Roy Williams, WR, Texas
Notable numbers: 64 receptions, 1,142 yards, 17.8 ypc, 12 TDs (plus 1 rushing TD)
Comment: Williams is simply a freak. He's big. He's fast. And if the ball is in the same area code, he's likely to catch it. One small problem is he tends to get nicked up. If he stays healthy all season, plan on seeing him in NYC.
Kellen Winslow, Jr., TE, Miami
Notable numbers: 57 receptions, 726 yards, 12.7 ypc, 8 TDs Comment: A tight end with wide receiver skills, he became the 'Canes go-to guy toward the end of last season. He's nearly an impossible matchup for defense -- too fast for a linebacker and too strong for a DB -- and should improve on last year's stats. Add in his improved blocking skills -- an overlooked skill -- on a team that always features a great running game, and Winslow should get plenty of attention this year.

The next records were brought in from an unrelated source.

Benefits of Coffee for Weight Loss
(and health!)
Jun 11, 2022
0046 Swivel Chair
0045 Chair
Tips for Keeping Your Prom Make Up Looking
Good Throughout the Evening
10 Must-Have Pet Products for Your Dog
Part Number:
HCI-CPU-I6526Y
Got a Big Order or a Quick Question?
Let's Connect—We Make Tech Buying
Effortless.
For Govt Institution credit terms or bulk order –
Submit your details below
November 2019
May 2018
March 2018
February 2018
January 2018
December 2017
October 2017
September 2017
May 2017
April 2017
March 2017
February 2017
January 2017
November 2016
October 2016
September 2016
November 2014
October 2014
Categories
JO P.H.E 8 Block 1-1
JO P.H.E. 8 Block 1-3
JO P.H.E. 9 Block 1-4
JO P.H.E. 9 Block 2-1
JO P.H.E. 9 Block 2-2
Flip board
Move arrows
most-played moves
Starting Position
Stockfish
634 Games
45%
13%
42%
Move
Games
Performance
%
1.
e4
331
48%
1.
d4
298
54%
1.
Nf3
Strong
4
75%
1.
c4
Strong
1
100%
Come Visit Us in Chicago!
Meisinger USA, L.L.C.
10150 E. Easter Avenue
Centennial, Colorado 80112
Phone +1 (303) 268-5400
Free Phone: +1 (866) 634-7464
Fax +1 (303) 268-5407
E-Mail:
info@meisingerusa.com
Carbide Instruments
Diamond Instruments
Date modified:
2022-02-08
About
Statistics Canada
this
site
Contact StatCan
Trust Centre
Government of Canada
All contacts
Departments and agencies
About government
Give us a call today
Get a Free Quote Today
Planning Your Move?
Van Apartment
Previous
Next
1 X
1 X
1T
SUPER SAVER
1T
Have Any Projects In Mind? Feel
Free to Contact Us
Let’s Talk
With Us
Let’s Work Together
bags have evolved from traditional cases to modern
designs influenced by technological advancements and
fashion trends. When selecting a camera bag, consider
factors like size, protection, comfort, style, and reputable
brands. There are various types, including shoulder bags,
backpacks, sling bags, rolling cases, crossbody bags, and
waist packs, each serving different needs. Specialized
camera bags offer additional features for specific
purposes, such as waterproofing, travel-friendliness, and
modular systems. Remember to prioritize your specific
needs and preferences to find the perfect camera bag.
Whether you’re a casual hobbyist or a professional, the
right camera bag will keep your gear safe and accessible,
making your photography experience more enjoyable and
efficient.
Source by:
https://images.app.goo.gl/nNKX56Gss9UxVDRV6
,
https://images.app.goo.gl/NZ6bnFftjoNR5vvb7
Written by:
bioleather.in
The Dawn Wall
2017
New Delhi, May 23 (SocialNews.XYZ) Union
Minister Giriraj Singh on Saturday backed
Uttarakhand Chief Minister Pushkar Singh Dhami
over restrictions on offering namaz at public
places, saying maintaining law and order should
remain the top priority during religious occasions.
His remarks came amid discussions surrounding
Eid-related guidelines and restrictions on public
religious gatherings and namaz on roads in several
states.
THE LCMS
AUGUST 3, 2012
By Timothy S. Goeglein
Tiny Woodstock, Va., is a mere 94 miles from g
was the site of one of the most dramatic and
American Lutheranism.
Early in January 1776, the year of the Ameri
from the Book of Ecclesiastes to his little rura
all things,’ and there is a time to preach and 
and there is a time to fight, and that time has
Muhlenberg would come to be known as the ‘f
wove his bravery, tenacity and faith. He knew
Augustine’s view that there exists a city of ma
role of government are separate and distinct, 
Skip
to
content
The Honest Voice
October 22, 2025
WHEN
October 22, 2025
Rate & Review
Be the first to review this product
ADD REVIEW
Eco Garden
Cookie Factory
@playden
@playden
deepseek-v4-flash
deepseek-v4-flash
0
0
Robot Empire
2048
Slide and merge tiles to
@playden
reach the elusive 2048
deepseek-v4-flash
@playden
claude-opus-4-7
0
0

Rashaun Woods, WR, Oklahoma State
Notable numbers: 107 receptions, 1,695 yards, 15.8 ypc, 17 TDs Comment: We refer all questions about Woods' inclusion on this list to Oklahoma coach Bob Stoops. Woods has torched the Sooners secondary in back-to-back years in shocking back-to-back wins. Woods has consecutive 1,000 yard seasons with double-digit TDs. There's plenty of talented receivers this season and Woods is just as good as any of them. Again, if you don't believe us, ask the Sooners.